The Confederation of Zimbabwe Industries (CZI) has urged the government to back its de-dollarisation strategy with binding legal instruments, warning that without a formal framework, business confidence and investment could collapse during the transition.
In a submission to the Ministry of Industry and Commerce dated August 25, 2025, the country's main industrial lobby said the Reserve Bank of Zimbabwe (RBZ) must move beyond verbal assurances and enshrine its commitments into law.
"There is an urgent need for the Reserve Bank to formalise and legalise its proclamations on what will not happen due to de-dollarisation to strengthen business confidence," CZI said in its submission, which formed part of its contribution to the Zimbabwe National Industrial Development Policy II (2026–2030).

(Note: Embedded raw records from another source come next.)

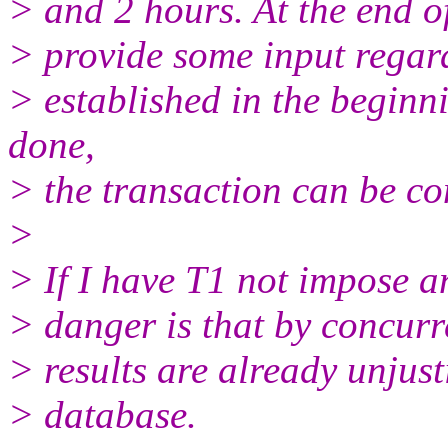
> and 2 hours. At the end of
> provide some input regar
> established in the beginn
done,
> the transaction can be c
>
> If I have T1 not impose an
> danger is that by concurr
> results are already unjust
> database.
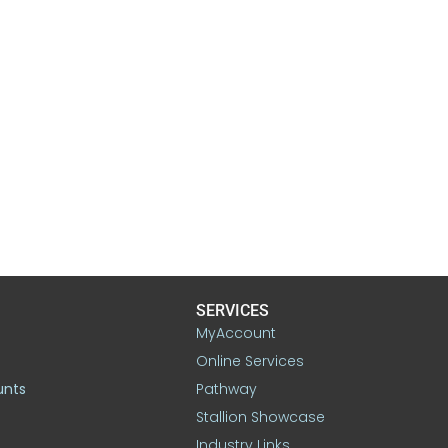
SERVICES
MyAccount
Online Services
unts
Pathway
Stallion Showcase
Industry Links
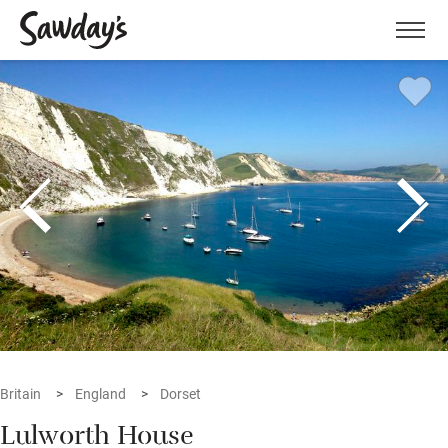
Men
Britain
England
Dorset
Lulworth House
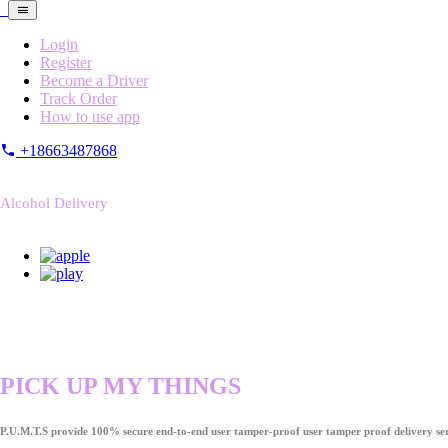
Login
Register
Become a Driver
Track Order
How to use app
+18663487868
Alcohol Delivery
PICK UP MY THINGS
P.U.M.T.S provide 100% secure end-to-end user tamper-proof user tamper proof delivery ser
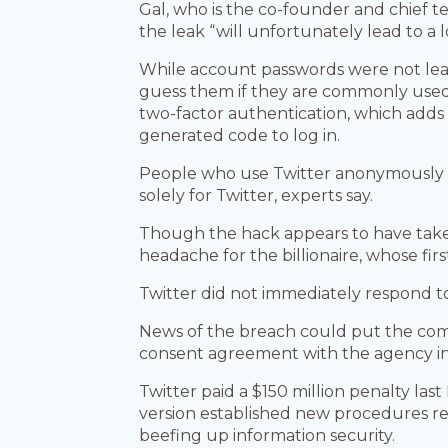
Gal, who is the co-founder and chief t
the leak “will unfortunately lead to a 
While account passwords were not leake
guess them if they are commonly used o
two-factor authentication, which adds
generated code to log in.
People who use Twitter anonymously sh
solely for Twitter, experts say.
Though the hack appears to have take
headache for the billionaire, whose fir
Twitter did not immediately respond 
News of the breach could put the com
consent agreement with the agency in 2
Twitter paid a $150 million penalty la
version established new procedures r
beefing up information security.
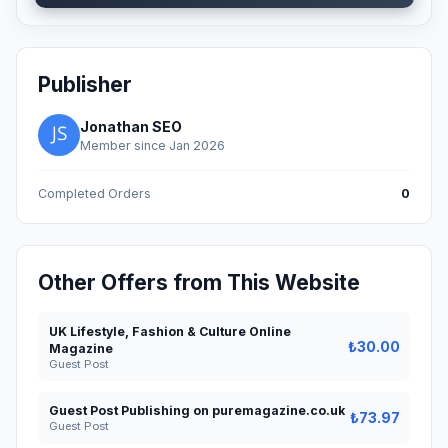
Publisher
Jonathan SEO
Member since Jan 2026
Completed Orders
0
Other Offers from This Website
UK Lifestyle, Fashion & Culture Online
₺30.00
Magazine
Guest Post
Guest Post Publishing on puremagazine.co.uk
₺73.97
Guest Post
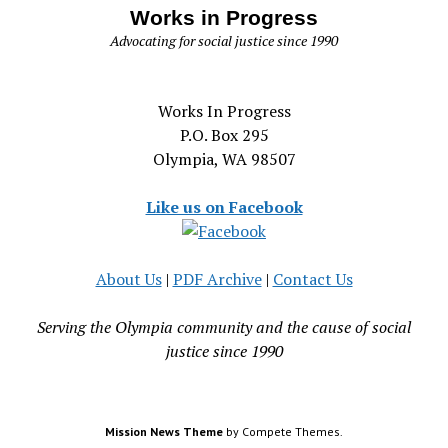
Works in Progress
Advocating for social justice since 1990
Works In Progress
P.O. Box 295
Olympia, WA 98507
Like us on Facebook
About Us
|
PDF Archive
|
Contact Us
Serving the Olympia community and the cause of social
justice since 1990
Mission News Theme
by Compete Themes.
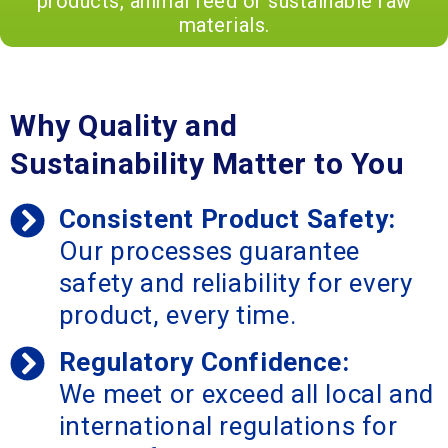
products, animal feed or sustainable raw
materials.
Why Quality and
Sustainability Matter to You
Consistent Product Safety:
Our processes guarantee
safety and reliability for every
product, every time.
Regulatory Confidence:
We meet or exceed all local and
international regulations for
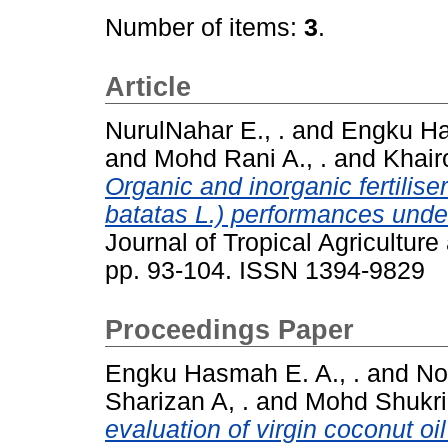
Number of items:
3
.
Article
NurulNahar E., .
and
Engku Ha
and
Mohd Rani A., .
and
Khairo
Organic and inorganic fertilis
batatas L.) performances under 
Journal of Tropical Agricultur
pp. 93-104. ISSN 1394-9829
Proceedings Paper
Engku Hasmah E. A., .
and
No
Sharizan A, .
and
Mohd Shukri 
evaluation of virgin coconut oi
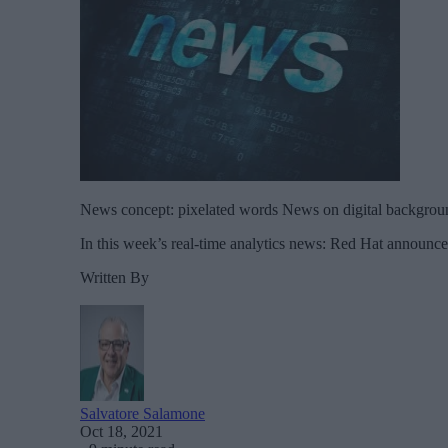
News concept: pixelated words News on digital backgrou
In this week’s real-time analytics news: Red Hat announce
Written By
Salvatore Salamone
Oct 18, 2021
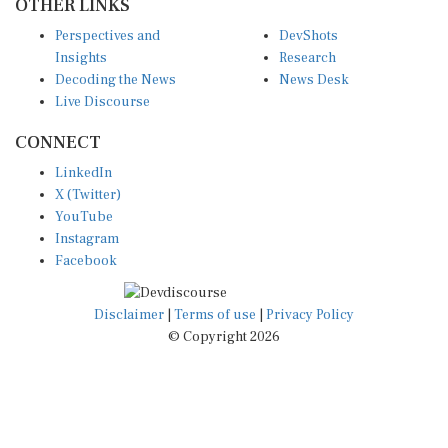
Perspectives and
DevShots
Insights
Research
Decoding the News
News Desk
Live Discourse
CONNECT
LinkedIn
X (Twitter)
YouTube
Instagram
Facebook
Disclaimer
|
Terms of use
|
Privacy Policy
© Copyright 2026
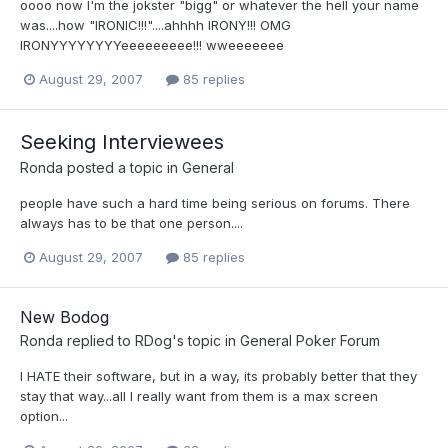
oooo now I'm the jokster "bigg" or whatever the hell your name
was....how "IRONIC!!!"....ahhhh IRONY!!! OMG
IRONYYYYYYYYeeeeeeeee!!! wweeeeeee
August 29, 2007
85 replies
Seeking Interviewees
Ronda
posted a topic in
General
people have such a hard time being serious on forums. There
always has to be that one person....
August 29, 2007
85 replies
New Bodog
Ronda
replied to
RDog
's topic in
General Poker Forum
I HATE their software, but in a way, its probably better that they
stay that way...all I really want from them is a max screen
option...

The industry body said key commitments needing legal protection included safeguarding US dollar-denominated obligations, preserving foreign currency balances, and guaranteeing monetary stability. Clear legal backing, it argued, would provide certainty to both industry and investors.
Zimbabwe has struggled with currency instability for more than a decade. Hyperinflation in 2008 wiped out pensions and savings worth over US$5.1 billion, forcing the country to adopt a multicurrency system in 2009. Although the RBZ introduced the Zimbabwe Gold (ZiG) currency last year, around 60% of all transactions remain in US dollars.
The CZI cautioned that mishandling the transition could trigger a repeat of the 2008 collapse, when speculation about the local currency sparked a freeze in bank lending and stalled investment.
Exporters remain frustrated by the RBZ's foreign currency retention policy, which requires them to surrender 30% of hard-currency earnings in exchange for ZiG. CZI said the policy had become "punitive," citing a drop in manufactured exports to US$90.7 million in the first half of 2025 from US$119.9 million in the same period last year.
The lobby called for a new funding model to support exporters in the manufacturing sector, similar to that already used in horticulture. "Strategic policy interventions to unlock financing for manufacturing exporters will enhance competitiveness, deepen regional integration, and strengthen Zimbabwe's position in global value chains," the group said.
Economists say Zimbabwe's reliance on the US dollar remains deep-rooted. As of June 2025, foreign currency transferable deposits made up 72.4% of the nation's broad money supply of ZiG97.34 billion. Analysts warn that without a credible plan to restore trust in the local unit, forcing a shift to exclusive use of ZiG risks triggering another recession.
The CZI also noted that Zimbabwe remains one of the most expensive countries in the region for doing business, citing high taxes, inefficient regulations, and heavy state involvement in the economy. It suggested that Argentina's reform agenda under President Javier Milei—focused on deregulation to stimulate growth—could provide lessons for Zimbabwe.
Beyond currency policy, the lobby pressed for a comprehensive review of the country's value chains to ensure that economic activities genuinely add value. It recommended strengthening high-value segments and reserving certain subsectors for Zimbabwean entrepreneurs to boost local participation.
While latest trade figures show a sharp narrowing of the July trade deficit by 94.5% to US$8.7 million, with exports rising 21.3% to US$877.5 million, CZI warned that gains may not last unless deeper reforms are implemented to diversify the economy.
"Zimbabwe's over-reliance on a handful of commodities such as gold, nickel and tobacco leaves the economy vulnerable," the lobby said. "A stable currency and a diversified industrial base are essential to achieve sustainable growth by 2030."